There is a perfect antidote to the World Economic Forum’s demonic three pillars of E S G which are currently decimating the well-being and wealth of our civilisation. It is the three pillars of wisdom of the Greek philosopher Hesiod: Truth, Beauty and Goodness. When those three pillars, T B G, are erected in our heart-souls, the light blazes out of us and the shadowlands of the demons naturally fall away.
We talk a lot about the importance of Truth – saying what we think and doing what we say, in order to keep our Hara lines straight. I’ve also posted about the importance of Beauty, about how Eros is the god that governs that pillar. I haven’t, though, until today, written about Goodness… perhaps because it’s so hard to describe that virtue outside of metaphors, like the aroma of bread baking in the oven, or a Latin mass tuned to G major, or the twinkle in the eye of a baby gazing up at its mother, or the way a bird flies across the full moon…
I think, though, we have to try to define Goodness because just as Truth would overturn the lying E (Environment) pillar of Net Zero until no stone was left upon another, and Beauty would banish, at a glance, the ugly S (Social) pillar of sexual perversion and transgenderism, so Goodness would be the perfect answer to the racist pogrom of the G (Governance) pillar that makes all white-skinned males verbotem.
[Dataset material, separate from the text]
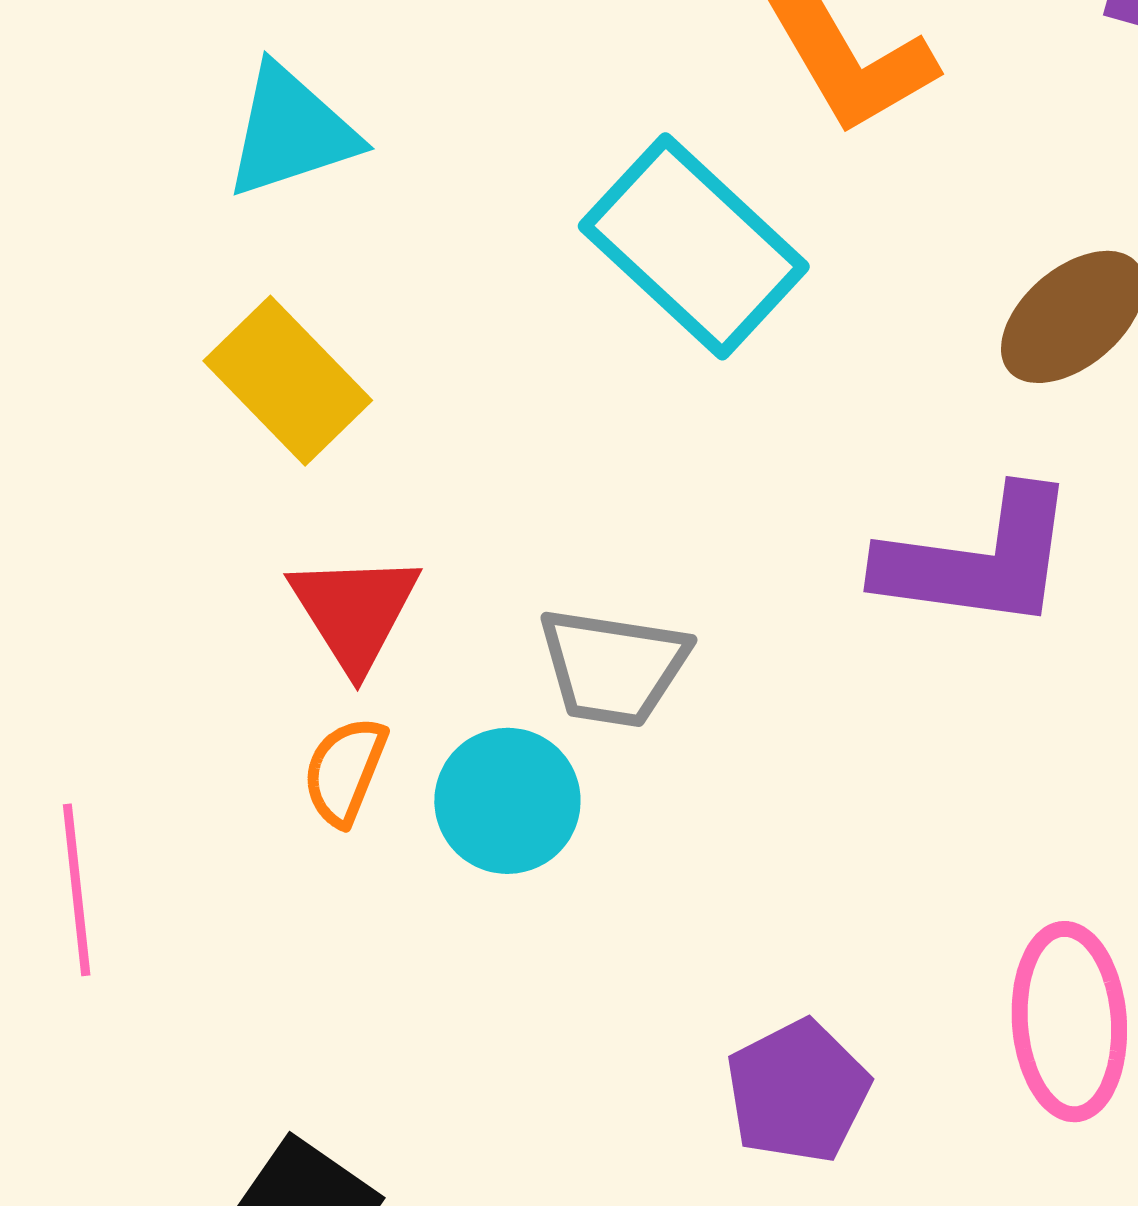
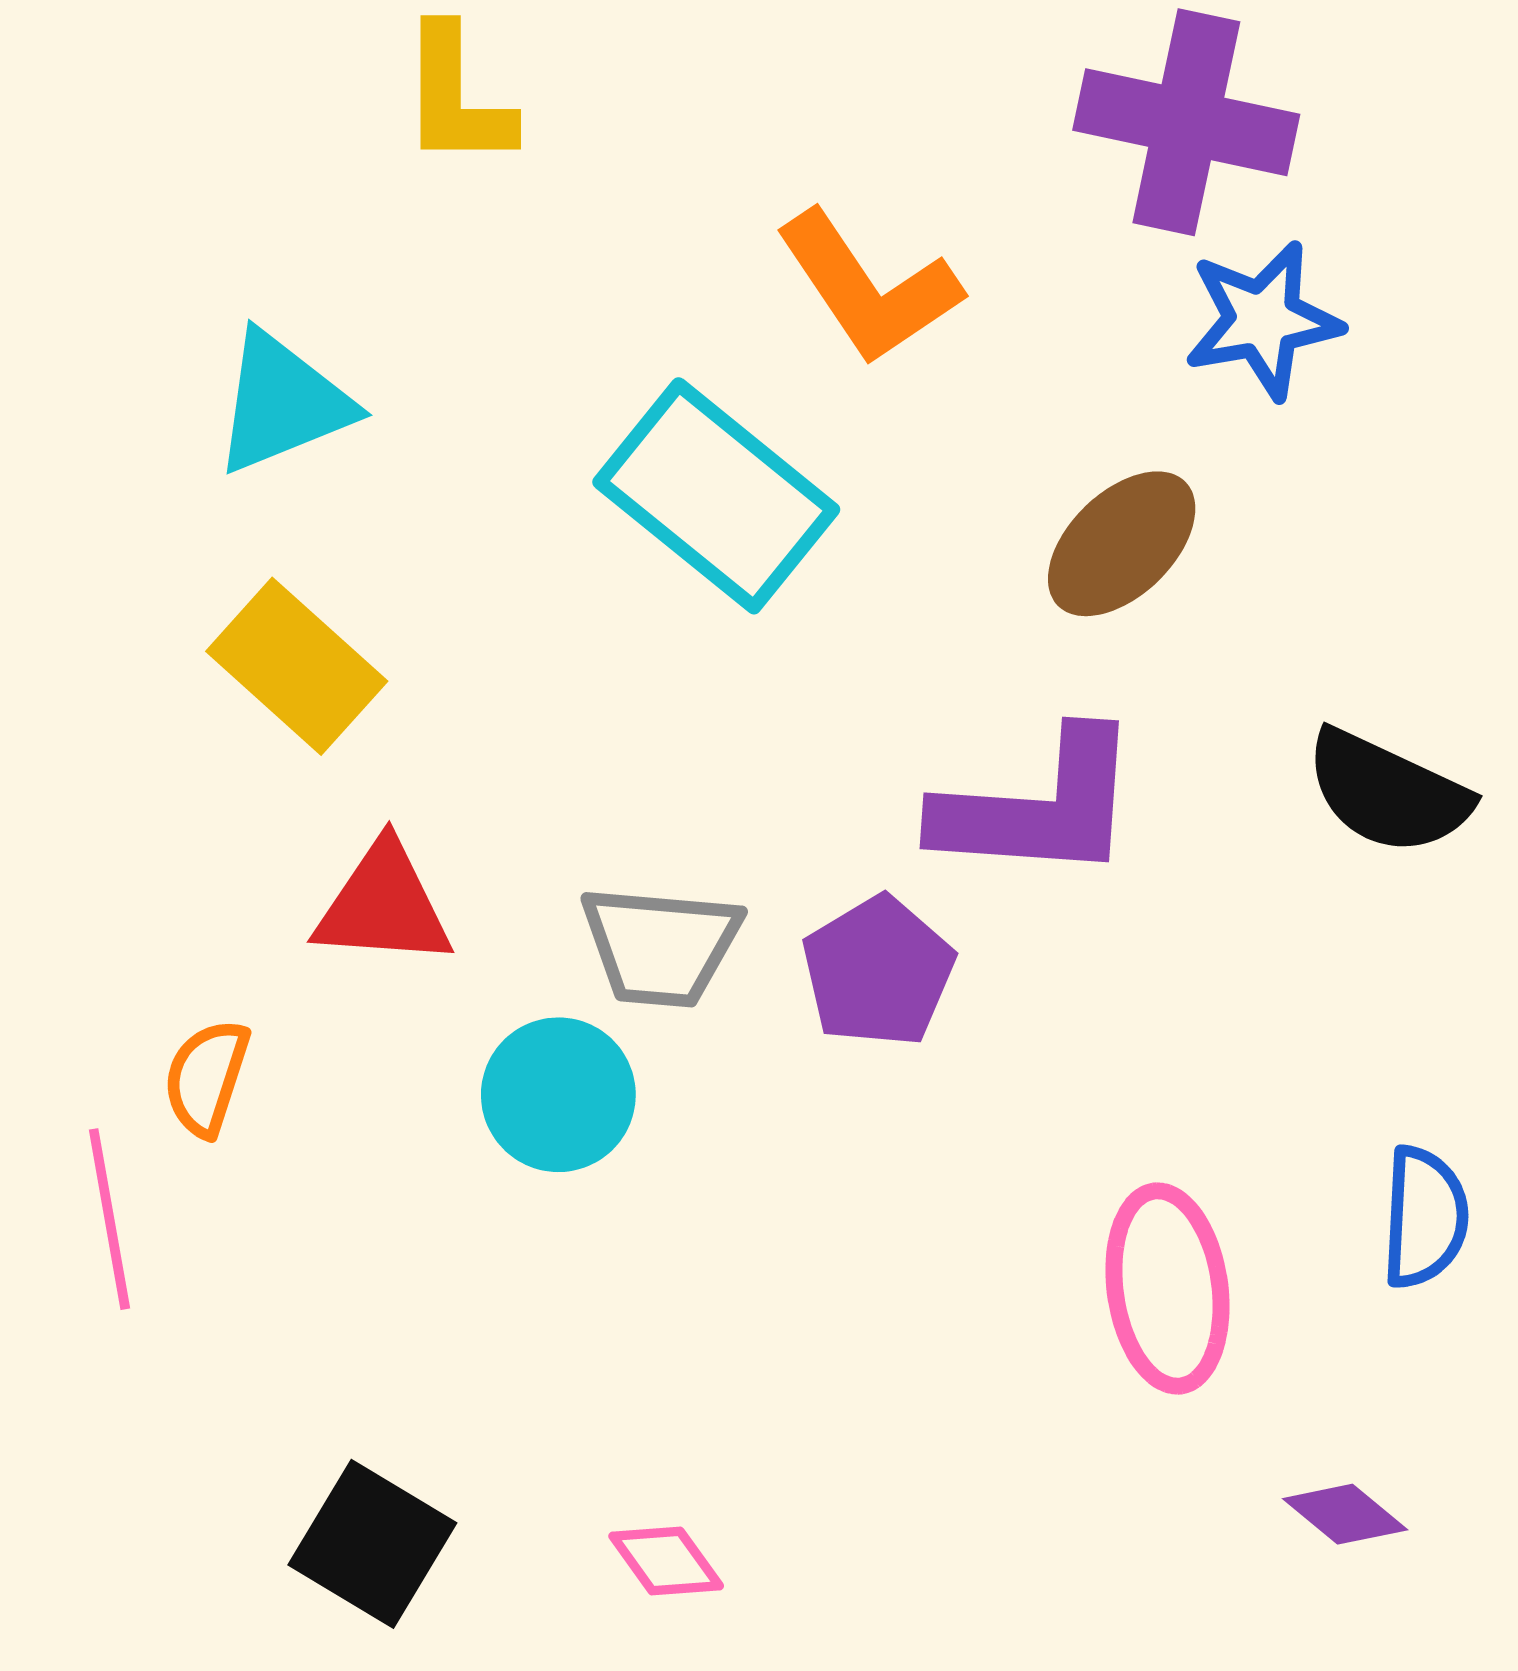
red triangle: (355, 611) -> (383, 905), turned -50
orange semicircle: (345, 771) -> (206, 1078), moved
purple pentagon: (798, 1091) -> (878, 972), moved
True Goodness is really difficult to describe. So perhaps we can approach it by defining what it is not: It is not about going to church on a Sunday. It is not about obeying the Ten Commandments. It is not about compliance with dictatorial government diktats.
So is goodness about feeling good? Well, yes and no. When you are in a state of goodness, it is a sentient feeling. However, what we have been taught makes us feel good doesn’t actually give us a feeling of goodness.
Drink and drugs don’t make us feel good; they make us feel something, but that something is not the sublime state of goodness. Masturbating to porn doesn’t make us feel good; it’s just the temporary easing of an itch. Pigging out on comfort foods doesn’t make us feel good; it just makes us fat and miserable.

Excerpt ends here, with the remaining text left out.